La chef et les militants péquistes sont euphoriques depuis lundi soir. «Le Parti québécois est de retour!» s'est écriée Pauline Marois. Et d'espérer que cela augure un retour à l'avant-scène du projet souverainiste.

Pourtant, si les résultats de lundi ont dépassé les attentes, ils restent plutôt modestes. Avec 35% du vote, le PQ a recueilli un soutien plus important qu'en 2003 et 2007, mais il a moins bien fait que lors de tous les autres scrutins depuis celui de 1973.

 

Par ailleurs, rien n'indique une remontée de l'appui à l'indépendance.
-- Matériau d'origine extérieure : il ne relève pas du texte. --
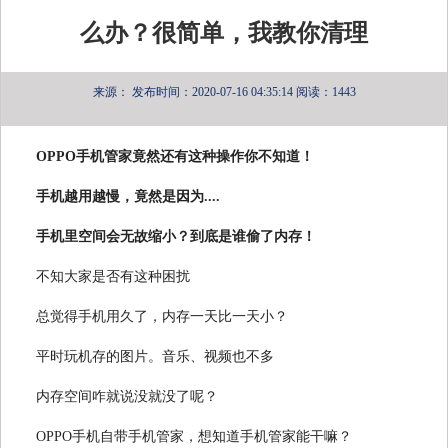
么办？很简单，我教你清理
来源：
发布时间：2020-07-16 04:35:14
阅读：1443
OPPO手机管家竟然还有这种操作你不知道！
手机越用越慢，竟然是因为....
手机里空间会无故缩小？到底是谁偷了内存！
不知大家是否有这种困扰
总觉得手机用久了，内存一天比一天小？
平时玩机存的图片。音乐、视频也不多
内存空间咋就说没就没了呢？
OPPO手机自带手机管家，想知道手机管家能干嘛？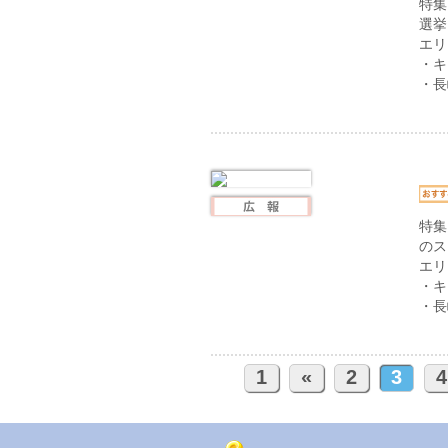
特集
選挙
エリ
・キ
・長
特集
のス
エリ
・キ
・長
1
«
2
3
4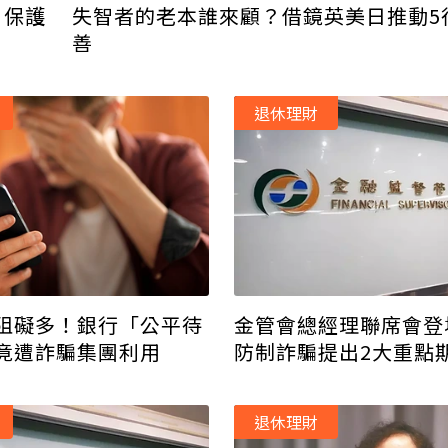
」保護
失智者的老本誰來顧？借鏡英美日推動5
善
退休理財
阻礙多！銀行「公平待
金管會總經理聯席會登
竟遭詐騙集團利用
防制詐騙提出2大重點
退休理財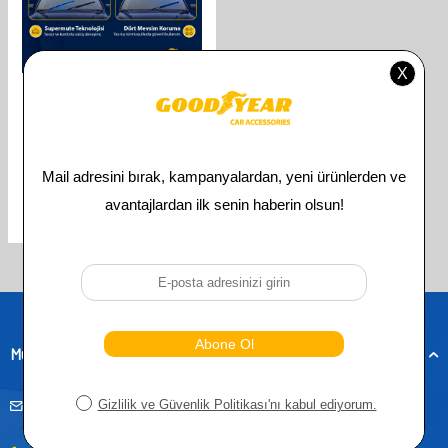
GOODYEAR
GOODYEAR HONDA CR-V
SUPERMUTE 2'LI MUZ SILECEK
TAKIMI 2007-2012 SUV
(650MM+400MM)
610,00
TL
305,00
TL
Toplam
3
ürün bulunmaktadır.
Müşteri Hizmetleri
musteridestek@goodyearotoaksesuar.com.tr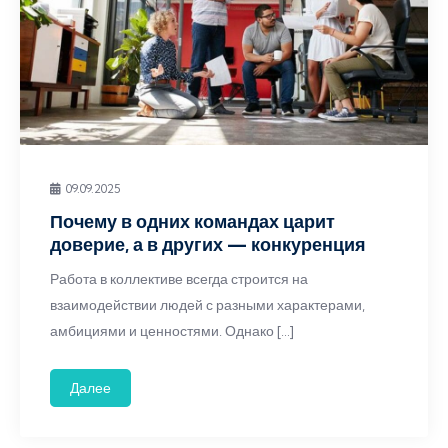
09.09.2025
Почему в одних командах царит
доверие, а в других — конкуренция
Работа в коллективе всегда строится на
взаимодействии людей с разными характерами,
амбициями и ценностями. Однако […]
Далее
Selon le plus récent sondage CROP, seulement 37% des Québécois auraient voté OUI lors d'un référendum sur la souveraineté, un résultat inférieur à celui du référendum de 1980.

Interrogés le mois dernier à savoir s'ils se considéraient souverainistes ou fédéralistes, seulement 21% des Québécois se sont dits souverainistes, contre 29% de fédéralistes et 36% qui ne s'associent à aucune de ces options. Chez les jeunes de 18 à 34 ans, à peine 18% s'identifient aux souverainistes.

On ne sent donc pas de vent favorable au Parti québécois ou à son projet. Pourtant, les indépendantistes ont bel et bien raison de se réjouir. C'est que les Québécois, sans adhérer au projet souverainiste comme tel, ont adopté la façon de penser des souverainistes. On en a vu une démonstration frappante lors de la dernière campagne provinciale.

La grande majorité des Québécois, même parmi les plus fédéralistes, ont perçu les charges du premier ministre Harper contre les «séparatistes» comme des attaques visant le Québec lui-même. Les souverainistes ont réussi à imposer leur vocabulaire, choisi pour des raisons stratégiques évidentes, de sorte que quiconque parle aujourd'hui de «séparatistes» est accusé d'insulter les Québécois. Pourtant, quelle faute a commise M. Harper? Pourquoi serait-il interdit au premier ministre du Canada de dénoncer en termes clairs un projet qui mènerait au démembrement du pays?

Les Québécois font le choix d'élire des députés du Bloc sans se soucier de leurs visées indépendantistes. C'est leur droit. Mais ils ne peuvent tout de même pas exiger que le reste du Canada demeure indifférent à l'objectif ultime de ces députés, au point même de les inviter à faire partie du gouvernement national!

Témoigne aussi de la domination du cadre de pensée souverainiste la transformation extrême de Jean Charest, dont le discours sur les «intérêts du Québec» diffère à peine de celui de Pauline Marois. M. Charest exige maintenant le rapatriement à Québec de toutes les institutions et de tous les budgets fédéraux dans le domaine de la culture. Difficile d'imaginer une revendication plus souverainiste que celle-là! En effet, il s'agit d'amputer le gouvernement canadien de toute capacité dans le domaine de la culture, domaine essentiel pour tout État national et où Ottawa a joué un rôle déterminant dans le développement de la culture québécoise.

Les Québécois ne sont pas souverainistes, mais ils en sont venus à voir le Canada avec les mêmes yeux que les souverainistes. Cette évolution témoigne de la déplorable faiblesse intellectuelle et organisationnelle des partis fédéraux au Québec. Et elle fournit au PQ un terreau extraordinairement fertile pour faire progresser son projet.